FC Barcelona przegrywa z Osasuną
Duma Katalonii nie będzie miło wspominać jesiennego wyjazdu do Pampeluny. Podopieczni Hansiego Flicka mierzyli się z CA Osasuną w ramach 8. kolejki LaLiga. Spotkanie już wcześniej było zapowiadane jako piekielnie trudny mecz, ale FC Barcelona przekonała się o tym dopiero sobotniego popołudnia…
Wynik już w 18. minucie otworzył zawodnik gospodarzy - Ante Budimir. Stadion w Pampelunie oszalał, a FC Barcelona miała kolejne problemy na boisku. Zaledwie 10 minut później Osasuna podwyższyła wynik po kiepskim zachowaniu bramkarza Katalończyków (2:0).
Drużyna Roberta Lewandowskiego wyszła na drugą połowę naładowana sportową złością i nową energią. Duma Katalonii dominowała na murawie i w 53. minucie bramkę kontaktową zdobył Pau Victor. W tej sytuacji nie popisał się z kolei bramkarz gospodarzy…
Podopieczni Hansiego Flicka cierpliwie rozgrywali piłkę, wymieniali podania i próbowali konstruować ataki pozycyjne, ale kompletnie nic z tego nie wynikało. Osasuna czekała na swoją szansę, a ta nadeszła już w 72. minucie. Wówczas rzut karny precyzyjnie uderzył Ante Budimir i zanotował swoje drugie trafienie w tym spotkaniu (3:1).
Katalończycy szukali okazji, ale nie byli w stanie przebić się przez mur gospodarzy. Niemoc rywali wykorzystała Osasuna. W 85. minucie meczu Abel Bretones uradował stadion w Pompelunie i podwyższył wynik na 4:1.
Ostatnią bramkę w spotkaniu zdobył Lamine Yamal.

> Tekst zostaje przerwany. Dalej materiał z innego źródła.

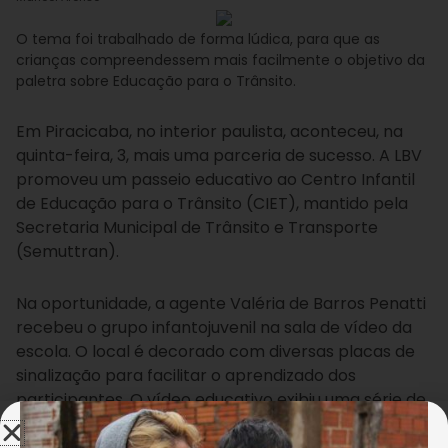
O tema foi trabalhado de forma lúdica, para que as
crianças compreendessem mais facilmente o objetivo da
paletra sobre Educação para o Trânsito.
Em Piracicaba, no interior paulista, aconteceu, na
quinta-feira, 3, mais uma parceria de sucesso. A LBV
promoveu um passeio educativo ao Centro Infantil
de Educação para o Trânsito (CIET), mantido pela
Secretaria Municipal de Trânsito e Transporte
(Semuttran).
Na oportunidade, a agente Valéria de Barros Penatti
recebeu o grupo infantojuvenil na sala de vídeo da
escola. O local é decorado com diversas placas de
sinalização para facilitar o aprendizado dos
participantes. O vídeo educativo exibiu uma série de
dicas que facilitam a convivência de todos no
trânsito.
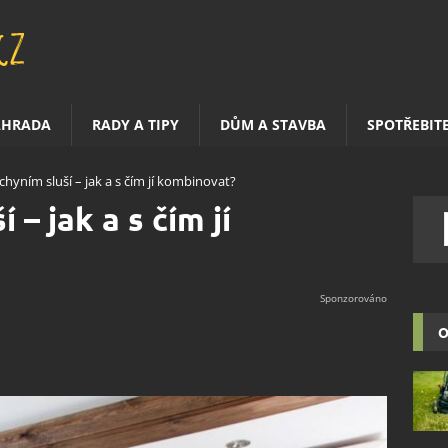
AHRADA
RADY A TIPY
DŮM A STAVBA
SPOTŘEBIT
hyním sluší – jak a s čím jí kombinovat?
– jak a s čím jí
O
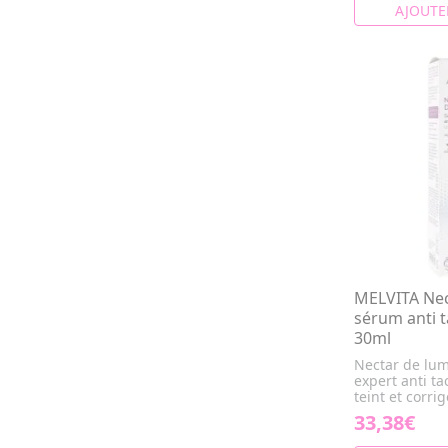
AJOUTE
MELVITA Nec
sérum anti t
30ml
Nectar de lum
expert anti ta
teint et corri
33,38€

Trafienie Hiszpana było ozdobą meczu, ale na nic zdało się FC Barcelonie (2:4) .
Finalnie Katalończycy zaliczyli swoją pierwszą porażkę w tym sezonie ligi hiszpańskiej. W grze FC Barcelony trudno było doszukać się pozytywów, również Robert Lewandowski kiepsko spisywał się na murawie. Niestety doskonale dostrzegł to Hansi Flick, który zdjął Lewego z boiska już w 70. minucie meczu.

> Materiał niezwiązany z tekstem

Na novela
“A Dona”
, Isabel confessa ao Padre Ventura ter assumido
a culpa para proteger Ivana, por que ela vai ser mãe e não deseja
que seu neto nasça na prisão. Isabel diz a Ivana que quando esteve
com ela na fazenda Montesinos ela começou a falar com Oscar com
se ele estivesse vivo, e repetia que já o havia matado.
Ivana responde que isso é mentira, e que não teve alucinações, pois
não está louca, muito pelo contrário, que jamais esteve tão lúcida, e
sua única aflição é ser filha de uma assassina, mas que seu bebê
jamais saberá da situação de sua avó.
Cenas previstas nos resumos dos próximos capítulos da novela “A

Po meczu hiszpańska prasa surowo oceniła piłkarzy Barcelony. Oberwało się również Robertowi Lewandowskiemu.
Hiszpanie ostro o Lewandowskim
Robert Lewandowski zanotował najsłabsze zawody w tym sezonie. Polak oddał jeden celny strzał, miał 23 kontakty z piłką, wykonał dziewięć celnych podań i wygrał trzy pojedynki o piłkę, ale ani razu nie był górą w powietrzu. 36-latek był stale nękany przez obrońców, a finalnie Hansi Flick postanowił zdjąć Lewego z boiska po 70 minutach gry.
Słabszy występ kapitana reprezentacji Polski nie umknął uwadze hiszpańskich mediów. Tamtejsza prasa dosyć surowo oceniła grę Dumy Katalonii, w tym Roberta Lewandowskiego:
Sport z Katalonii wystawił Robertowi piątkę (w skali 1-10). Zdaniem redaktorów, 36-latek spisał się poniżej przeciętnej:
Był wielkim przegranym ze względu na brak inspiracji ze strony środkowych pomocników. Praktycznie nie miał piłki i nie mógł pokazać swojego instynktu. Miał jedną dobrą szansę, by zmienić wynik na 1:2 - napisano w dzienniku.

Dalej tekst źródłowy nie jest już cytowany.